As the country slowly rebuilds after two years of disruptive economic developments as a result of the COVID-19 pandemic, the whole dynamics around business operations has changed. This has seen both positive and negative impacts for those in business, and it has also resulted in the uptake of entrepreneurship for those that have been affected by the loss of employment.

The WEBC council believes this provides a perfect opportunity to reach out to women across the nation and empower them and support sustainable livelihoods through entrepreneurship. The 60 women that were part of the training were also provided with business toolkits and training materials that they can reflect on.

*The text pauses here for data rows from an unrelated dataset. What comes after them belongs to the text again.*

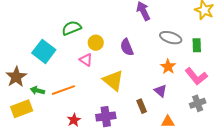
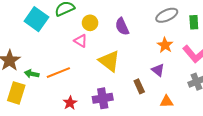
gray ellipse: (171, 38) -> (167, 15), turned -40
cyan square: (44, 51) -> (36, 19), moved
yellow rectangle: (22, 109) -> (16, 93), turned -50

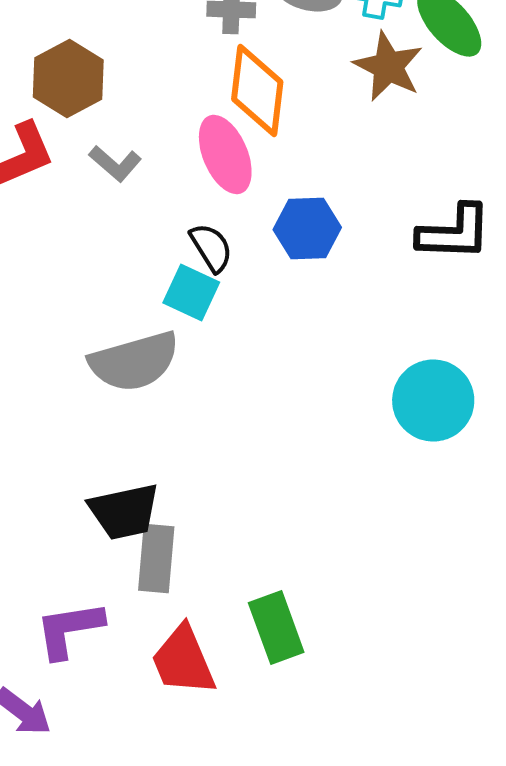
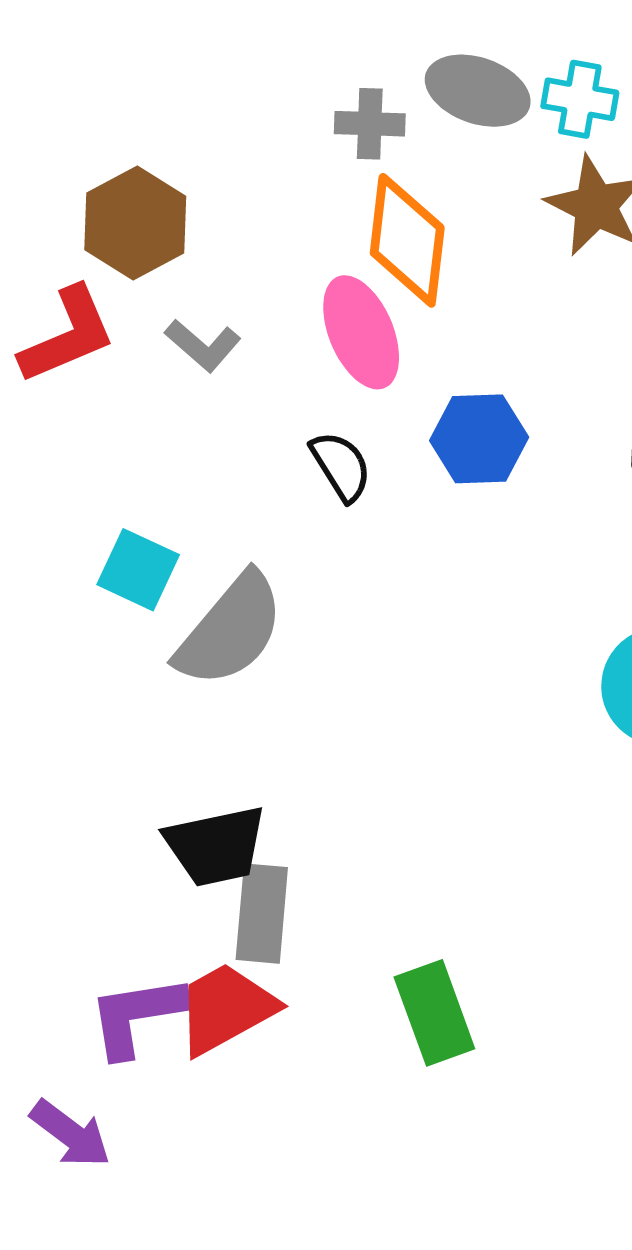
cyan square: (191, 292) -> (138, 570), moved
gray semicircle: (134, 362) -> (230, 630), turned -34
red trapezoid: (183, 660) -> (226, 1009), moved, turned 84

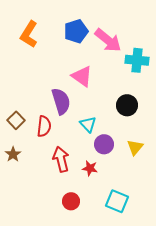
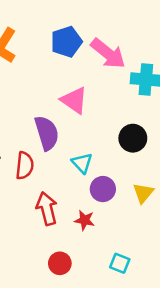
cyan square: (117, 201) -> (120, 263), size x0.7

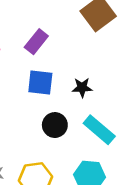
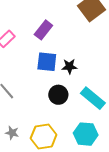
black star: (82, 87) -> (69, 66), moved

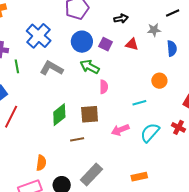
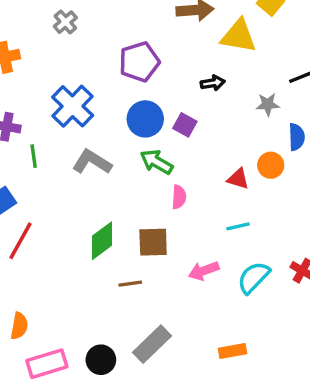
red triangle: (132, 44) -> (238, 179), moved
orange circle: (159, 81) -> (271, 165), moved
orange semicircle: (41, 163) -> (19, 326), moved

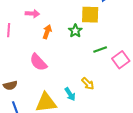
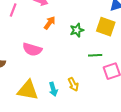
yellow square: (90, 15) -> (106, 27), moved
pink semicircle: (38, 62) -> (32, 49), turned -48

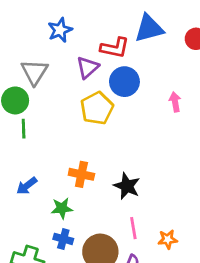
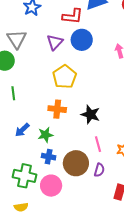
purple triangle: (88, 67) -> (55, 42), moved
yellow pentagon: (97, 108) -> (65, 77), moved
green line: (24, 129) -> (13, 93), moved
blue arrow: (27, 186) -> (22, 130), moved

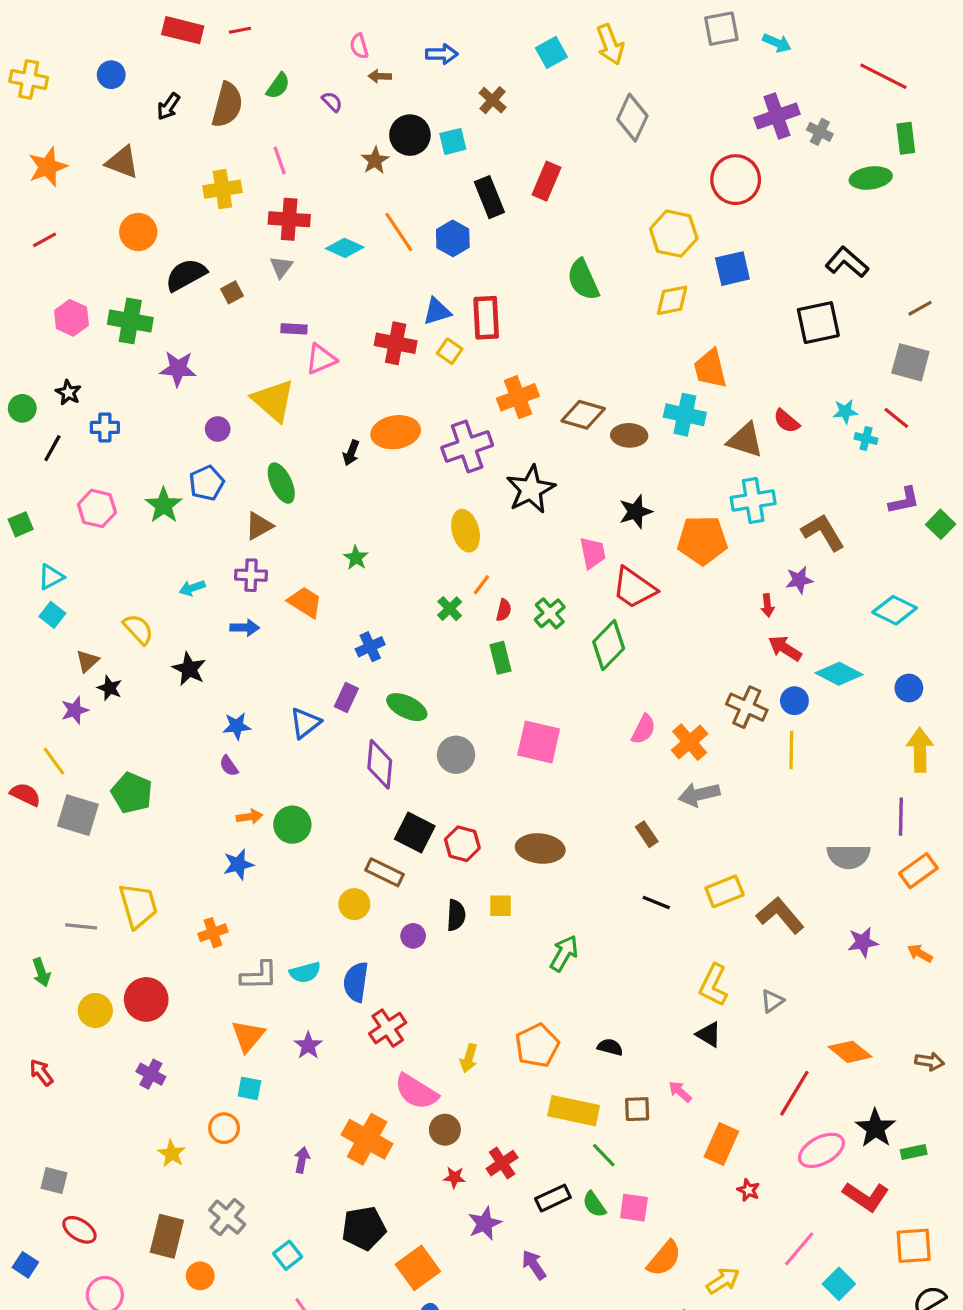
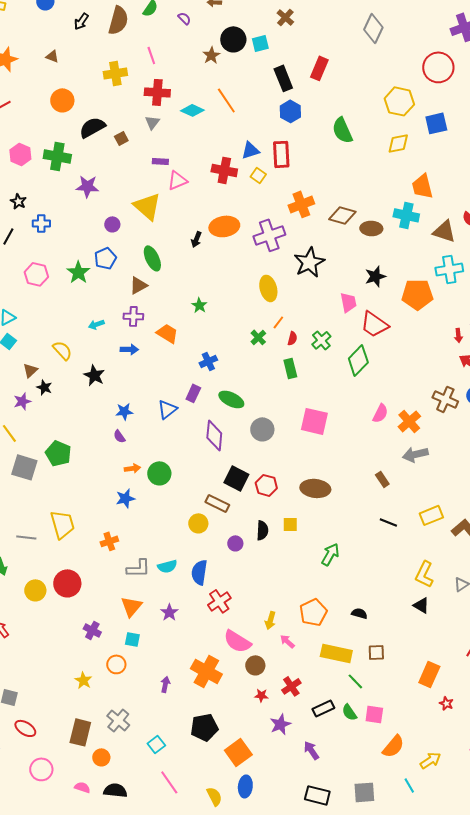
brown triangle: (122, 162) -> (52, 56), size x0.6
blue hexagon: (453, 238) -> (290, 111), moved
purple cross: (151, 1074) -> (92, 630), moved
pink arrow: (680, 1092) -> (287, 641), moved

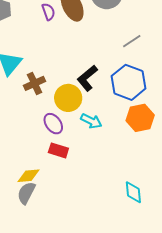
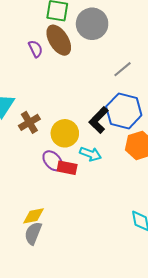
black L-shape: (87, 78) -> (99, 120), moved
red rectangle: (58, 150) -> (67, 168), moved

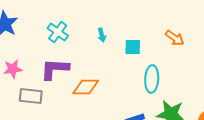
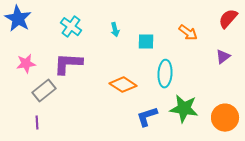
orange diamond: (86, 87) -> (123, 85), moved, turned 32
gray rectangle: (31, 96) -> (44, 91), turned -45

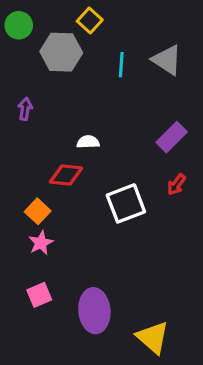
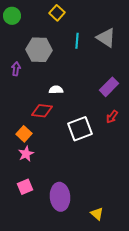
gray hexagon: (61, 52) -> (39, 50), moved
yellow triangle: (153, 337) -> (97, 214), size x0.6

The WEBC is thankful to its partners in the British High Commission, Women’s Fund of Fiji, and the Rewa District Council of Social Services for supporting the council’s objective in empowering women in the rural communities and is excited that women’s groups are recognising the support services that are available.

A Fijian saying synonymous with the people of Rewa is “Dua Ga Na Siga Ni Cola Qele” which means “having only one day to achieve something, so giving it your all to ensure it gets “done” or simply put “commitment”.

WEBC’s drive for 2022 is commitment to women invigorating the nation, as Eleanor Roosvelt said, “A woman is like a tea bag, you can never tell how strong she is until you put her in hot water.”